Similarly misplaced is Plaintiff's reliance on the language inMintiks v. Metropolitan Opera Association, 153 A.D.2d 133, 550 N.Y.S.2d 143. In Mintiks, the Workers' Compensation Board made an award of death benefits in connection with the murder of a violinist during a performance intermission, and the decedent's husband, who was seeking to pursue a wrongful death action, appealed. The Appellate Division, Third Department, remitted the matter to the Board for clarification as to whether the Board in fact weighed the available evidence and properly determined that the statutory presumption in favor of compensability as set forth in Section 21 of the Workers Compensation Law was not rebutted. ( 153 A.D.2d 133, 138.) Although Plaintiff correctly cites language quoted by the Court that 'there is no clearer example of non-industrial motive than rape' ( 153 A.D.2d 133 at 137), Plaintiff fails to acknowledge that in Mintiks, unlike here, the perpetrator was an employee of the respondent. In that regard, the Appellate Division discussed the operative standard for compensable workplace injury in New York as requiring that a rational causal nexus exist between the employment and the injury. 153 A.D.2d 133, 137, 550 N.Y.S.2d 143, 145. It then went on to conclude that while there was no basis in the record for concluding that the Metropolitan Opera constituted a dangerous work environment, the issue yet to be determined was whether the Board could properly find, based upon the statutory presumption, that the assault was motivated by some factor, such as animus between the assailant and the decedent, which was related to the decedent's employment. 153 A.D.2d 133, 137, 550 N.Y.S.2d 143, 145.
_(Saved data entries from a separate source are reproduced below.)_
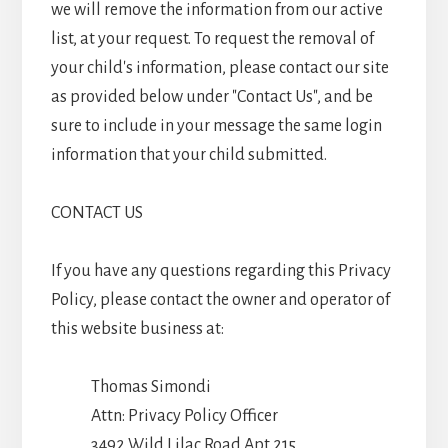
we will remove the information from our active
list, at your request. To request the removal of
your child's information, please contact our site
as provided below under "Contact Us", and be
sure to include in your message the same login
information that your child submitted.
CONTACT US
If you have any questions regarding this Privacy
Policy, please contact the owner and operator of
this website business at:
Thomas Simondi
Attn: Privacy Policy Officer
3492 Wild Lilac Road Apt 215,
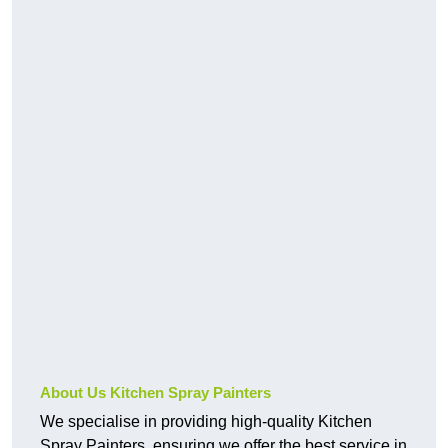
About Us Kitchen Spray Painters
We specialise in providing high-quality Kitchen
Spray Painters, ensuring we offer the best service in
However, the Mintiks Court never held, as Plaintiff incorrectly contends, that "because the woman who was raped and murdered did not know the criminal, it was apparent that the rape and murder did not arise out of the deceased employee's employment" (Plaintiff's Memorandum, p. 5). Nor is there support in Mintiks for the bald assertion that the Court "refused to accept a finding that a sexual assault and murder arose out of the employee's work relationship" (Id., p. 8), since as noted, the Court, troubled by what it perceived to be an incomplete record, remitted the matter for clarification. ( 153 A.D.2d at 138, 550 N YS.2d at 145). Finally, Plaintiff falls to acknowledge the holding of the Mintiks Court that "In the context of assaults upon an employee, the causal link may be supplied by a work environment which increased the risks of attacks" ( 153 A.D.2d 133, 137, 550 N.Y.S.2d 145).

By significant contrast to Mintiks and cases cited by Plaintiff which involved assaults committed by co-employees (e.g., Matter of Scholtzauer v. C.L. Lunch Co., 233 N.Y. 12, Prior v. Presbyterian Home for Aged, 9 N.Y.2d 869, 175 N.E.2d 823, 216 N.Y.S.2d 691) or occurred outside the physical workplace (Aierlo v. Haft, 247 N.Y.2d 602, 161 N.E. 199), the facts here militate a finding in favor of the presumption of compensability, since they clearly, and admittedly, involve an unknown and unapprehended intruder who breached whatever security was in place at the time in question and assaulted Plaintiff (see Boston v. Medical Services for Women 215 A.D.2d 845, 626 N.Y.S.2d 320). Plaintiff has relied on misstatements of the law, and unacceptable bald assertions that because of the defendant's attorney's conduct in asserting an affirmative defense, the Plaintiff's condition worsened. However, Plaintiff has failed to show how, if at all, Defendant is in any way chargeable with any deliberate conduct directly involving the assault (Lavigna v. Capital Cities/ABC. Inc., 257 A.D.2d 470 683 N.Y.S.2d 536), or succeeded in rebutting the strong presumption set forth in Section 21, [21 Work. Comp.](1) of the Workers Compensation Law. Accordingly, the Defendant's motion for an order dismissing the complaint as to it and its related entities is granted, and the cross-motion is denied. The Defendant's application for costs, as set forth in its Affidavit in support, is granted.


Summaries of

Melo v. Jewish Board of Family & Children's Services, Inc.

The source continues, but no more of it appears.